SBIR-STTR Award

In this Phase I grant application, the researchers propose to develop the synthesis of a series of inositolphospholipids, including 1d-1-(1-fattyacyl'-2-fattyacyl''-sn-glycero-3-phospho)-myo-inositols (phosphatidylinositols) and analogues. In eukaryotic cells, these compounds function as structural components of membranes and protein anchors, and are metabolic precursors of intracellular messengers. Practical approaches for the economical synthesis of these compounds are not available. During Phase I, the applicants will develop laboratory scale approaches, potentially adaptable for the economical larger scale preparation of phosphatidylinositols and analogues. PROPOSED COMMERCIAL APPLICATION: The methods will be used for commercial production and marketing of phosphatidylinositols for biomedical applications.

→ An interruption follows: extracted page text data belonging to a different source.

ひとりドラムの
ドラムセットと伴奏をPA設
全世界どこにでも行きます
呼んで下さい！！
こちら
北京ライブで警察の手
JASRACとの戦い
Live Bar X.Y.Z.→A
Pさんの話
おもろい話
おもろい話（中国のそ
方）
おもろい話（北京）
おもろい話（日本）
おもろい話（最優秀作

Inositolphospholipids are an important group of biological amphiphilic phospholipids. The group includes phosphatidylinositols (PtdIns) and its radyl and sphingo analogues. Members of the group are critical intracellular signaling messengers, and important as biomedical research reagents and for developing diagnostics and therapeutics based on signaling modalities. Furthermore, inositolphospholipids are biocompatible amphiphiles with applications in skin-care and intravenous drug delivery formulations. No practical approach adaptable for economical large scale production is available. The overall objective of this investigation is to develop laboratory scale methods of synthesis, potentially adaptable for economical larger scale production, for preparing individual molecular species of PtdIns and analogous inositolphospholipids. During Phase I, a novel approach, applicable to the entire biological PtdIns group and tailored analogues, was experimentally validated for PtdIns synthesis, and the structural and stereochemical integrity of the products was established unequivocally. During Phase II, this approach to synthesis will be optimized for ultimate economical larger scale production of PtdIns, and extended to radyl, sphingolipid, thiophosphate and phosphonate type analogues and selected diastereomers. Further, the approach will be exploited for the preparation of selected inositolphospholipid molecular species.